Task data
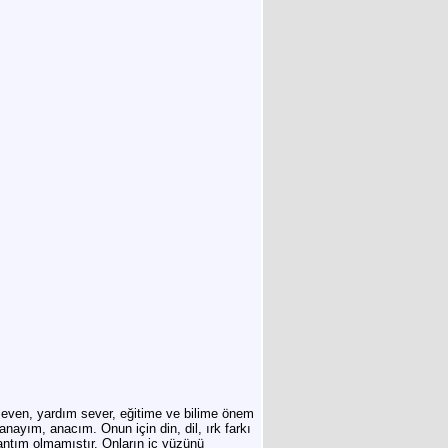
even, yardım sever, eğitime ve bilime önem
nayım, anacım. Onun için din, dil, ırk farkı
antım olmamıştır. Onların iç yüzünü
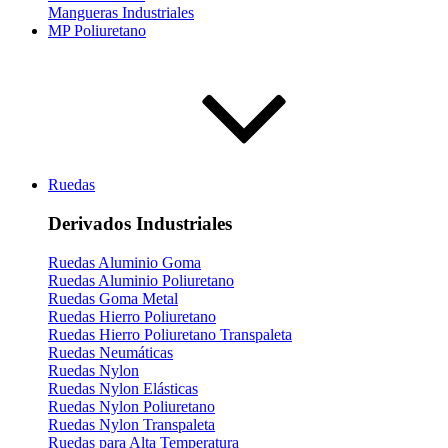
Mangueras Industriales
MP Poliuretano
Ruedas
Derivados Industriales
Ruedas Aluminio Goma
Ruedas Aluminio Poliuretano
Ruedas Goma Metal
Ruedas Hierro Poliuretano
Ruedas Hierro Poliuretano Transpaleta
Ruedas Neumáticas
Ruedas Nylon
Ruedas Nylon Elásticas
Ruedas Nylon Poliuretano
Ruedas Nylon Transpaleta
Ruedas para Alta Temperatura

What to work on
Exactly and exclusively, repeat the lines from the line that contains "Mangueras Industriales" through the end of the records, both ends included.

Solution
Mangueras Industriales
MP Poliuretano
Ruedas
Derivados Industriales
Ruedas Aluminio Goma
Ruedas Aluminio Poliuretano
Ruedas Goma Metal
Ruedas Hierro Poliuretano
Ruedas Hierro Poliuretano Transpaleta
Ruedas Neumáticas
Ruedas Nylon
Ruedas Nylon Elásticas
Ruedas Nylon Poliuretano
Ruedas Nylon Transpaleta
Ruedas para Alta Temperatura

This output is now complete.